Once "w trakcie pory" turns up in a line below, reproduce that line and those after it exactly, stopping after the line with "e usar o banheiro."; leave pictures out.

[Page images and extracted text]
━━━━━━━━━━━━━━━━
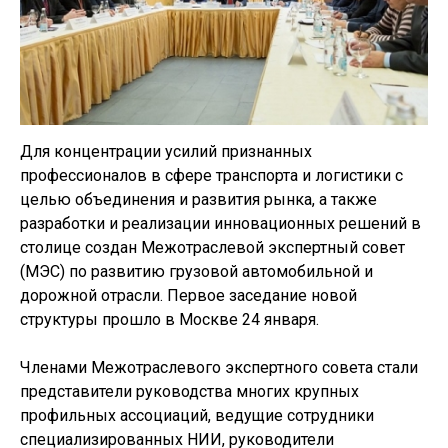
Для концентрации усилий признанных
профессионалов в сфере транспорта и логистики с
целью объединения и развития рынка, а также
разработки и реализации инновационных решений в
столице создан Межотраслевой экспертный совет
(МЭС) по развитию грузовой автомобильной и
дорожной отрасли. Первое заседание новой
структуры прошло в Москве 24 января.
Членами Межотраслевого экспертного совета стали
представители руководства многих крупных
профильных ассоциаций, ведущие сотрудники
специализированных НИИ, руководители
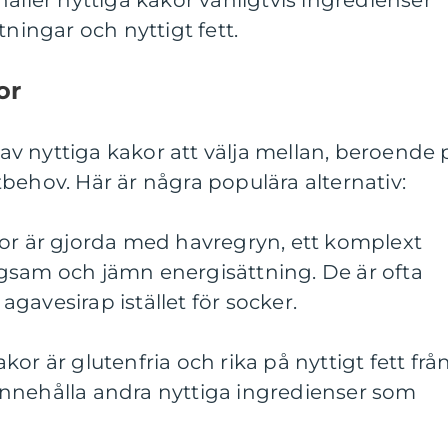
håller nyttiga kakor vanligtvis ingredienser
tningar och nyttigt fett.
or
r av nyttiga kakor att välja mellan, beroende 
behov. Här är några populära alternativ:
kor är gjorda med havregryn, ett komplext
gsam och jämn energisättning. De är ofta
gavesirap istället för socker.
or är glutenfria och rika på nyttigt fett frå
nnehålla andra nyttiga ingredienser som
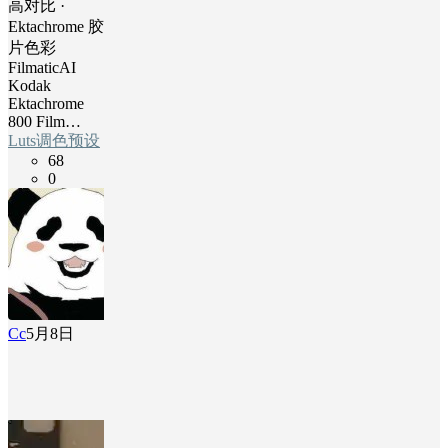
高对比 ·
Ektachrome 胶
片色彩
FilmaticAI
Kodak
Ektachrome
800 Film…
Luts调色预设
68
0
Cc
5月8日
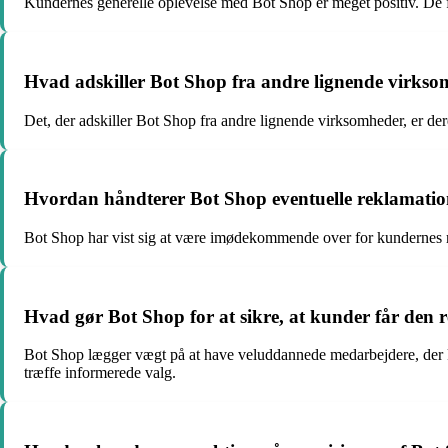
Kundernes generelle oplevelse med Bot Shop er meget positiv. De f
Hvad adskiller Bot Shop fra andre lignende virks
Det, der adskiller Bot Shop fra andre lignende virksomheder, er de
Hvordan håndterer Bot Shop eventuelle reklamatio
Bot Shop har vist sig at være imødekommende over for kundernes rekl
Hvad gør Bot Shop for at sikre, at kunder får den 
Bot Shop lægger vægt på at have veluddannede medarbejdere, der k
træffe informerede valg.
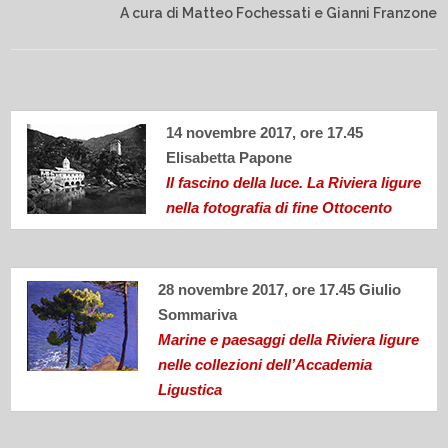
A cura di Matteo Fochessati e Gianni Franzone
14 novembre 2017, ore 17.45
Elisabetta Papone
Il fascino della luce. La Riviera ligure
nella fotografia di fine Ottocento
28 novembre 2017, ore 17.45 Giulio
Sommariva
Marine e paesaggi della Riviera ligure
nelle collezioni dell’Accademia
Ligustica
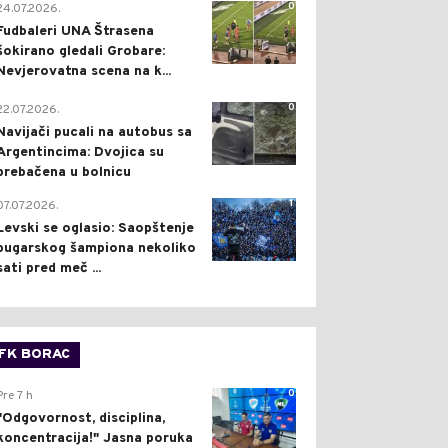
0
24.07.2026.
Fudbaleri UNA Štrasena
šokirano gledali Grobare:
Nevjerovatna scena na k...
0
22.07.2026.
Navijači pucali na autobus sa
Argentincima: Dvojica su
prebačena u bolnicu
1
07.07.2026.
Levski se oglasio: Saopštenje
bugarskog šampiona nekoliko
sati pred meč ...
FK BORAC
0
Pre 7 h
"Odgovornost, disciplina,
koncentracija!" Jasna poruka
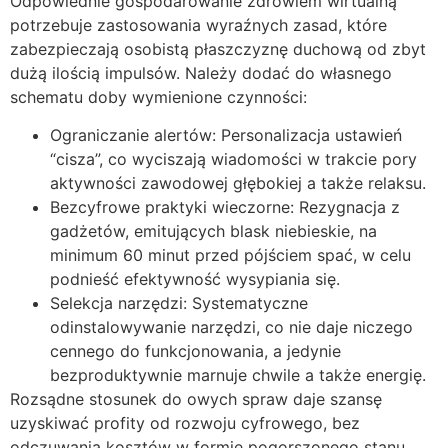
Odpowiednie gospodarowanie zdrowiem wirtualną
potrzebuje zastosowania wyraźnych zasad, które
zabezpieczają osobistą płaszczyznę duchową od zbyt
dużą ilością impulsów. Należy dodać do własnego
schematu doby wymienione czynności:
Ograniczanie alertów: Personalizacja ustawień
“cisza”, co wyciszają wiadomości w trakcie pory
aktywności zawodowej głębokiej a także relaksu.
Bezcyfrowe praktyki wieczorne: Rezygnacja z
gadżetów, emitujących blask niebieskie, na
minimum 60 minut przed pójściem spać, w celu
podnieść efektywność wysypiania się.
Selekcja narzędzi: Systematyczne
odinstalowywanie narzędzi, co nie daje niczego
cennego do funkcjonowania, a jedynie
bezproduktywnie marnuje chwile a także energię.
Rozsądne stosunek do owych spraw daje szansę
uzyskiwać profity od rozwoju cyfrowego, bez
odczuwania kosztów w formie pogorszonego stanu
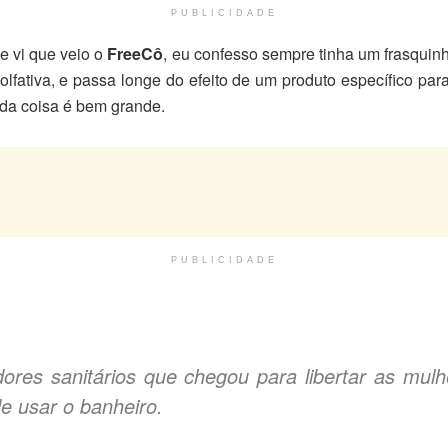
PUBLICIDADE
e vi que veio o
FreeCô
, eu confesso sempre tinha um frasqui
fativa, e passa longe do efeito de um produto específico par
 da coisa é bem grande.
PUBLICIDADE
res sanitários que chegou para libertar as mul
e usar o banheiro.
━━━━━━━━━━━━━━━━
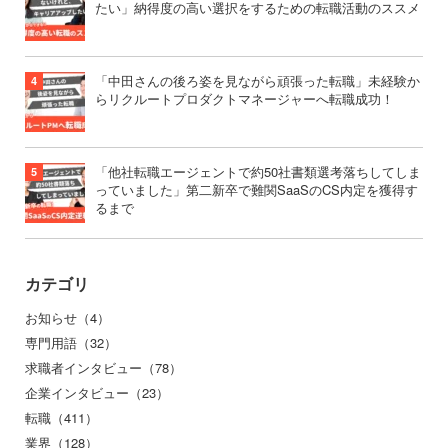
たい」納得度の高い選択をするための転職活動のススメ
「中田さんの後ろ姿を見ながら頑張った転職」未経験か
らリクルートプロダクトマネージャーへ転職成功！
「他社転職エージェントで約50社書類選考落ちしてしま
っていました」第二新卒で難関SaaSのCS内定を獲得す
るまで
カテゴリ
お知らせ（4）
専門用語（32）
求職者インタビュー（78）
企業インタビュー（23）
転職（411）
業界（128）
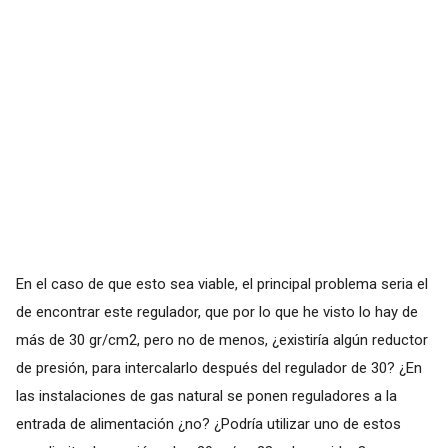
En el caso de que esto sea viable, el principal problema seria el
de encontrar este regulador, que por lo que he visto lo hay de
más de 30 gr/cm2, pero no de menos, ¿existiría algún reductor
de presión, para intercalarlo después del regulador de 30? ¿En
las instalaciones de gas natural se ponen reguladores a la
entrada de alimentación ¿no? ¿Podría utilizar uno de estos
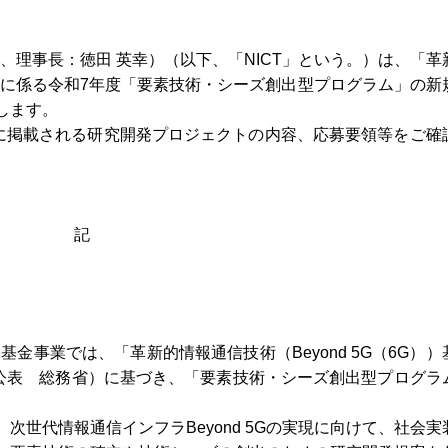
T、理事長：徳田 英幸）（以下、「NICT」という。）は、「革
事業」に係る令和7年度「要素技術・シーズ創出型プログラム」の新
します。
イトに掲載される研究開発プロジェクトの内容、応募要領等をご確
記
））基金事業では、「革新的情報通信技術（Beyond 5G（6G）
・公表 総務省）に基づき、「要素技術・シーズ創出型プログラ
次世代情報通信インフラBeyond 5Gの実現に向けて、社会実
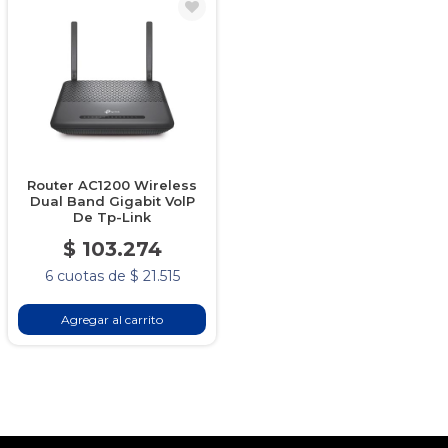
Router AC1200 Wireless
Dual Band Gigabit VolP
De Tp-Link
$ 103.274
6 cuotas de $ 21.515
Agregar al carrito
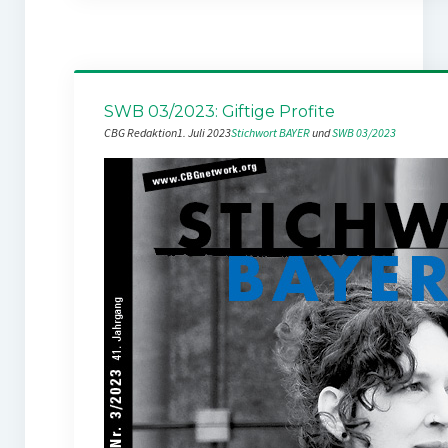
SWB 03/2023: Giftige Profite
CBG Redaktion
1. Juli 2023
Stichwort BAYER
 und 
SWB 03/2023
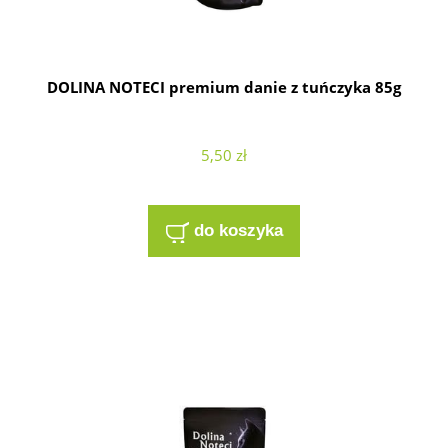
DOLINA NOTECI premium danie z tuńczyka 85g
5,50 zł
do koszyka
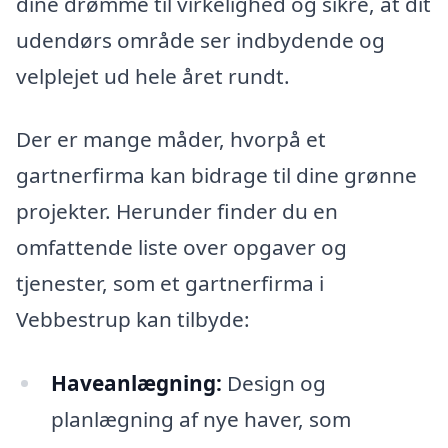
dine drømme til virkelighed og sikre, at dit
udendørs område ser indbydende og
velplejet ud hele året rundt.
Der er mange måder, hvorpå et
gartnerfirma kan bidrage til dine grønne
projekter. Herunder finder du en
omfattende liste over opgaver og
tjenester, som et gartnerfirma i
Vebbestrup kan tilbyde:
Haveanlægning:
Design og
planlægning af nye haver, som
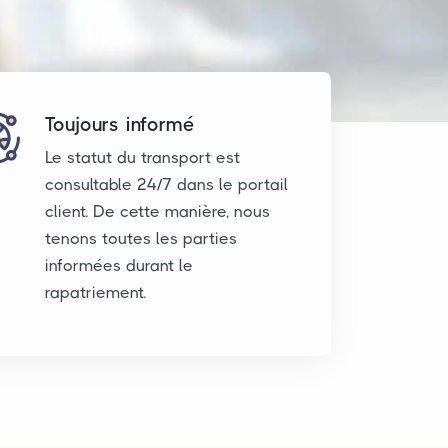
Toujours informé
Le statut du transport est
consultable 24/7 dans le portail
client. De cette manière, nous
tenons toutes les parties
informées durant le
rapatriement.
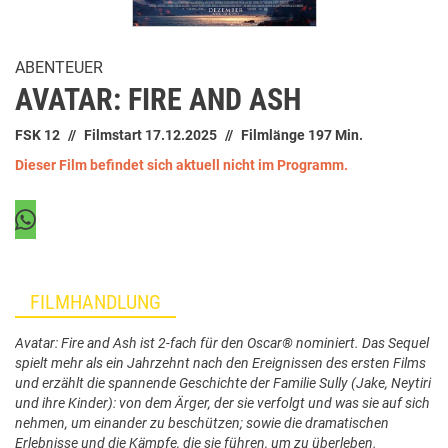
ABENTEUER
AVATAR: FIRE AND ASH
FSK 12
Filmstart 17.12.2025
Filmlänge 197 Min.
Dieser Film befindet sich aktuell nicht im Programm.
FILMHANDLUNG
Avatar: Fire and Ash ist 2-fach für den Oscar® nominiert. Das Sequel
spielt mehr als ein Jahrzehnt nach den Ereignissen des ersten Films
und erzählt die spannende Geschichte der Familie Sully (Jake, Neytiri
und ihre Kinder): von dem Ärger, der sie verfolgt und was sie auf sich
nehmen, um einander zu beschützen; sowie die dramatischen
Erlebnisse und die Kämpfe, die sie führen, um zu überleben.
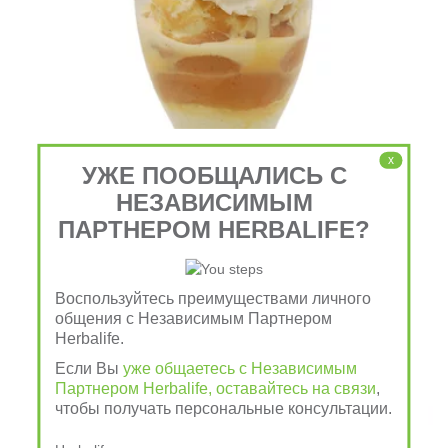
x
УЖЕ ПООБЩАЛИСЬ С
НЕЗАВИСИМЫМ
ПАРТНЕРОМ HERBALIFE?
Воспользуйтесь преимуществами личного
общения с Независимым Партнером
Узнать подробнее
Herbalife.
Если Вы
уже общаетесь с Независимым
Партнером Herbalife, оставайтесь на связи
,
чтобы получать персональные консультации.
━━━━━━━━━━━━━━━━
Task answer:
“cisza”, co wyciszają wiadomości w trakcie pory
aktywności zawodowej głębokiej a także relaksu.
Bezcyfrowe praktyki wieczorne: Rezygnacja z
gadżetów, emitujących blask niebieskie, na
minimum 60 minut przed pójściem spać, w celu
podnieść efektywność wysypiania się.
Selekcja narzędzi: Systematyczne
odinstalowywanie narzędzi, co nie daje niczego
cennego do funkcjonowania, a jedynie
bezproduktywnie marnuje chwile a także energię.
Rozsądne stosunek do owych spraw daje szansę
uzyskiwać profity od rozwoju cyfrowego, bez
odczuwania kosztów w formie pogorszonego stanu
PUBLICIDADE
e vi que veio o
FreeCô
, eu confesso sempre tinha um frasqui
fativa, e passa longe do efeito de um produto específico par
 da coisa é bem grande.
PUBLICIDADE
res sanitários que chegou para libertar as mul
e usar o banheiro.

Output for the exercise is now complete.